Stored entries
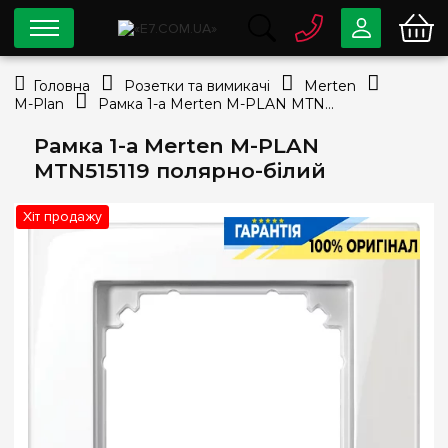
0 800
33-63-07
Головна
Розетки та вимикачі
Merten
Безкоштовно
M-Plan
Рамка 1-а Merten M-PLAN MTN515119 полярно-білий
info@e7.com.ua
044
334-79-78
Рамка 1-а Merten M-PLAN
MTN515119 полярно-білий
Viber
Telegram
Хіт продажу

[ACTION ITEM] Output all of the data word for word, excluding any pictures.

[RESPONSE BELOW]
0 800
33-63-07
Головна
Розетки та вимикачі
Merten
Безкоштовно
M-Plan
Рамка 1-а Merten M-PLAN MTN515119 полярно-білий
info@e7.com.ua
044
334-79-78
Рамка 1-а Merten M-PLAN
MTN515119 полярно-білий
Viber
Telegram
Хіт продажу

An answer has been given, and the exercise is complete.